0 The circuit configuration is simpler than conventional arithmetic units, and the number of parts can be reduced.

[Brief explanation of drawings]

FIG. 1 is a block diagram showing an embodiment of a neighborhood calculation device according to the present invention. FIG. 2 is a block diagram showing a configuration example of a bit arithmetic unit of the neighborhood arithmetic unit. FIG. 3 is a block diagram showing an embodiment of a conventional neighborhood calculation device. 1... Image 1 image memory 2... Neighboring pixel register (launch) 3... Bit selector 4... Bit arithmetic unit 41... Pattern generation ROM 42... Lookup table 43... Calculation Device 44...Register file 5...Microprogram sequencer Patent applicant Hamamatsu Photonics Co., Ltd.
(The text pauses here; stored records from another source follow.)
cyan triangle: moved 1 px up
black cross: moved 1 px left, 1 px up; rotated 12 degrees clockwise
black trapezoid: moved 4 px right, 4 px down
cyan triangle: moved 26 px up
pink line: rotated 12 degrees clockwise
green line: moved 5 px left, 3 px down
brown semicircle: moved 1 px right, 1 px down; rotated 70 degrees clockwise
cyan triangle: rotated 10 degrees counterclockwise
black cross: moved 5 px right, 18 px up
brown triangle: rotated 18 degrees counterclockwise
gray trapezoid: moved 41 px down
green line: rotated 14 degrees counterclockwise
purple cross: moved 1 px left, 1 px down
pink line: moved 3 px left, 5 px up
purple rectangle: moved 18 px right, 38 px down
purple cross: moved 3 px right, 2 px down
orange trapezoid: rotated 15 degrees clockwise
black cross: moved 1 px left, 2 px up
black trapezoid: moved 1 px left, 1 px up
Agent Patent attorney Jusai Inoro 1 Figure L-Funtora 4% 9v upper-J Figure 2 λCas↑-Vs Output

Claims (2)

[Claims] (1) In a neighborhood image calculation device that calculates data of multiple pixels having multivalued intensity information obtained from an image,
a neighboring pixel register that is provided corresponding to a plurality of pixels included in a processing unit and latches data for each pixel; a bit selector that sequentially reads data from the neighboring pixel register for each bit section; A neighborhood image arithmetic device comprising a bit arithmetic unit that performs a batch operation on each piece of data included in a bit cross section, determines arithmetic processing conditions for the next bit cross section according to the result, and repeats the operation. (2) The neighborhood image calculation device according to claim 1, wherein the calculation is performed by calculating the maximum value of a plurality of pixels having multivalued intensity information obtained from the image.